In concreto, due omosessuali maschi che tornino dall’estero con un bambino saranno sotto i riflettori, saranno considerati criminali, e il bambino non sarà legalmente loro. Sulla questione si discute, l’ho detto, da anni; vanno segnalate le barricate di gran parte dell’opposizione, ma anche la furia che anima una parte del mondo femminista. Sono le cosiddette ‘femministe della differenza’ che difendono a spada tratta l’unicità del corpo delle donne (per loro, la maternità surrogata è sempre e comunque sfruttamento, come la prostituzione; il concetto di autodeterminazione non si estende a questi usi del proprio corpo).Poi ci sono quelli che tentano (senza fortuna fin qui) una mediazione, come l’associazione Luca Coscioni, che si occupa di diritti civili (poco per volta è riuscita a ottenere un riconoscimento della giurisprudenza del suicidio assistito in certe circostanze), e ha pronta da anni una proposta di legge per regolamentare strettamente le maternità surrogate. Progetto che per ora resterà in un cassetto.

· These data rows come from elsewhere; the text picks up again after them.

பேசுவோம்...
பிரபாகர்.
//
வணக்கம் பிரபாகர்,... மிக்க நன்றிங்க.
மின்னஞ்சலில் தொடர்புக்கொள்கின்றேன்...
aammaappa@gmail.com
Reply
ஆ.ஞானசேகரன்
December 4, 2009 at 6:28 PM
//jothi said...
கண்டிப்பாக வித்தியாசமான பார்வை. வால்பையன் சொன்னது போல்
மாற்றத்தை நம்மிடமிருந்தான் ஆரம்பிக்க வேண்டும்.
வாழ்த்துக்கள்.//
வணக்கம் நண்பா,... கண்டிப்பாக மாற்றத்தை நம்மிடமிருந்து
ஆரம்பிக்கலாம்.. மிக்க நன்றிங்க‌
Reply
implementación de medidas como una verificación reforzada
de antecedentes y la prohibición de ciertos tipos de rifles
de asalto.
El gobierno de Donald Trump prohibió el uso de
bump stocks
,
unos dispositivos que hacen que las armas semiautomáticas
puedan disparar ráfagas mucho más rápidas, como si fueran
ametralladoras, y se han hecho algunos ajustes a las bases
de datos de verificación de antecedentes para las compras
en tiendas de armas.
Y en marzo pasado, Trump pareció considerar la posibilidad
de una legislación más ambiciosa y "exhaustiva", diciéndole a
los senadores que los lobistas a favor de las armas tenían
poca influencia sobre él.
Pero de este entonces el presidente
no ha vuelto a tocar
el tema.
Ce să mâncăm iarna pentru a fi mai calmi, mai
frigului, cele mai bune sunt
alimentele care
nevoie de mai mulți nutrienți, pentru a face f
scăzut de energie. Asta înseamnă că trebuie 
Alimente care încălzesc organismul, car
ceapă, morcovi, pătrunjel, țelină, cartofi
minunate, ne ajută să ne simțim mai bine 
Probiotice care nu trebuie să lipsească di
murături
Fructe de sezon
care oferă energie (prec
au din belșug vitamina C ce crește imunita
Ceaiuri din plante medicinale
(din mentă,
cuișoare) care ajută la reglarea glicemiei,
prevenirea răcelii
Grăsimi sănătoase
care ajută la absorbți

Di genitori gay grazie alla maternità surrogata in Italia ce ne sono parecchi, alcuni celebri; fra di loro, per esempio, l’ex governatore della Puglia, Nichi Vendola. Altri si sono da tempo trasferiti all’estero – come il cantante Tiziano Ferro, sposato con lo statunitense Victor Allen. E in futuro?
Con il concetto di “reato universale” l’Italia diventerà un unicum in Europa.
Però i paesi del mondo che accettano la maternità surrogata sono relativamente pochi, e in genere proibiscono la cosiddetta GPA “commerciale”, cioè retribuita, consentendo solo un rimborso per le spese mediche sostenute. Alcuni usano paletti, per esempio che il materiale genetico usato non debba appartenere alla gestante, o che la gestante debba avere già dei figli propri. In Europa, la surrogata è regolata in Grecia, Belgio e Olanda, proibita nella maggioranza degli altri paesi UE, sostanzialmente non regolata in altri (come Polonia e Repubblica ceca). Nel Regno Unito, in gran parte del Canada (escluso il Quebec), in Australia e Nuova Zelanda, Sudafrica, Nigeria, Brasile è consentita la surrogata altruistica. Negli Stati Uniti la legge varia molto da Stato a Stato, diversi però consentono la pratica anche commerciale.
Il tema è scottante; investe il potenziale sfruttamento delle donne, il riconoscimento dei “migliori interessi del bambino”, che una volta nato deve essere tutelato, e infine il diritto delle coppie omosessuali a vivere come tutti gli altri cittadini. Leggi come queste non impattano solo su chi vorrebbe un figlio e non può averlo; investono la considerazione che la società ha di tutto il mondo LGBT+, lo rende un corpo estraneo alla vita dei “normali” con tutti i diritti. Si potrebbe obbiettare che, appunto, basterebbe rendere l’adozione più facile per tutti, e consentirla anche alle coppie gay (e già che ci siamo magari anche ai single). Ma questa è un’idea a cui la società italiana resta refrattaria: un bambino, si ripete, a dispetto di tutti gli studi psicologici, “deve avere una mamma e un papà”; pazienza per gli orfani, per chi cresce in famiglie monogenitoriali, o disfunzionali. Per fare un figlio non servono patenti: basta essere fertili, cosa succede dopo è questione di fortuna.